Immer wieder sorgen Autoposer für Negativschlagzeilen. Das hat auch die Tuningszene in Verruf gebracht. Zu Unrecht, findet Emily E. Wilson (19). In ihrer Abschlussarbeit an der Berufsmaturitätsschule Zürich im Kreis 4 fordert sie, Tuner, Raser und Poser nicht in den gleichen Topf zu werfen.

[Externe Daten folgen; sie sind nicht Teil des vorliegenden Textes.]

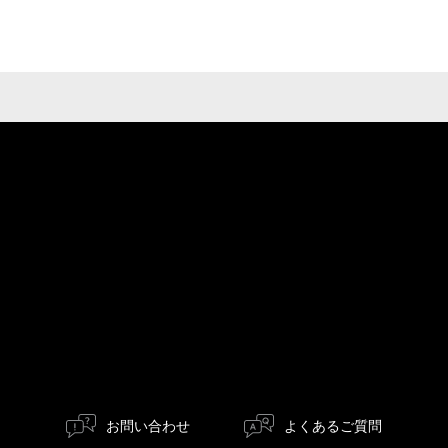
お問い合わせ
よくあるご質問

Emily E. Wilson ist im letzten Jahr der Berufsmaturitätsschule und fasziniert vom Autotuning. Ihre Leidenschaft fürs Tuning hat die 19-Jährige durch ihren Freund, einen passionierten Hobbytuner, entdeckt. Im Zusammenhang mit dem Hobby spricht Wilson von «Freude an Autotechnik, Kreativität und Gemeinschaftlichkeit» – kein Wort von Angeberei, Lärm oder anderen negativen Attributen, welche der Tuningszene seit jeher zäh anhaften. Den schlechten Ruf findet Wilson mehrheitlich unbegründet. In ihrer Abschlussarbeit will sie das Negativimage der Szene aufwerten, indem sie klar zwischen Tunern, Posern und Rasern unterscheidet.
Von der Kritikerin zur «halben Tunerin»
«Früher gehörte ich zu den Menschen, die sich über laute Autos in der Stadt beklagten, für mich war das alles Angeberei», schreibt die Schülerin in ihrer Arbeit. Seit sie jedoch mit einem Tuner zusammengekommen und mit der Szene vertraut worden ist, hat sich nicht nur ihre Perspektive verändert. Heute bezeichnet sich die Maturandin selbst als «halbe Tunerin» und ist Mitglied des Vereins Ford Friends Schweiz. Ein eigenes Auto hat Wilson noch nicht, engagiert sich im Verein aber als Protokollschreiberin und geniesst die Atmosphäre der Tunertreffen. «Ich erlebe den Verein als ein sehr soziales Zusammensein», kommentiert Wilson in ihrer Abschlussarbeit.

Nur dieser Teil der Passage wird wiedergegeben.